Debunking involves other problems, too. Howard Friel combed through the 3000 footnotes of “sceptical environmentalist” Bjørn Lomberg’s book of the same name. He found not only that many failed to provide scientific proof for Lomberg’s claims, but also that Lomberg systematically misrepresents studies that he cites in support. Yet Lomberg’s book is lucid and readable, while Friel’s The Lomberg Deception is detailed and technical. “However outrageous the claims that deniers make might be,” writes Kahn-Harris, “they are dangerously persuasive in their accessibility.”
Another problem: debunkers themselves are often naive — even fundamentalist. “You get the impression from reading the debunking literature that these people are not aware of the last 30 years in the social sciences,” Stanley Cohen tells Kahn-Harris. “They see themselves as old-fashioned rationalists.” Instead, when dealing with denialists, a path needs to be found “between a radical relativism that doesn’t allow for any notion of truth and an old-fashioned commitment to the only truth”.

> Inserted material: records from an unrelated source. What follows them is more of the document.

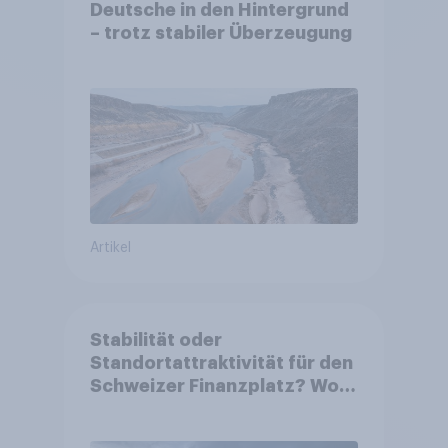
Deutsche in den Hintergrund
– trotz stabiler Überzeugung
Artikel
Stabilität oder
Standortattraktivität für den
Schweizer Finanzplatz? Wo
die Bevölkerung in der
Debatte um die Regulierung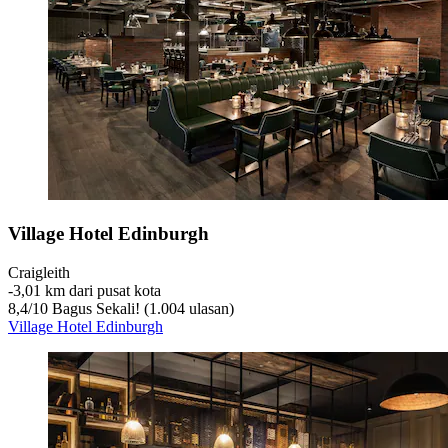
Village Hotel Edinburgh
Craigleith
‐
3,01 km dari pusat kota
8,4
/
10
Bagus Sekali! (1.004 ulasan)
Village Hotel Edinburgh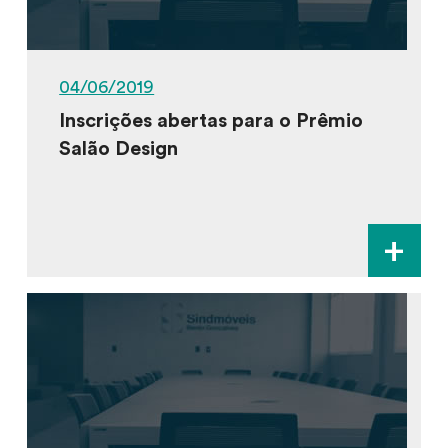
04/06/2019
Inscrições abertas para o Prêmio
Salão Design
+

Metaphysics: The immaterial mysteries of quantum physics confirm Jay Lakhani’s belief in esoteric Hinduism. It is time to stop seeing consciousness as a secondary feature of matter, he argues: “Evolution and life itself are nothing but the struggle of consciousness to find greater and better expression in the material realm. In a single living cell this shows up as rudimentary cognition; in the human frame consciousness finds its greatest expression. Evolution is not random but directed.”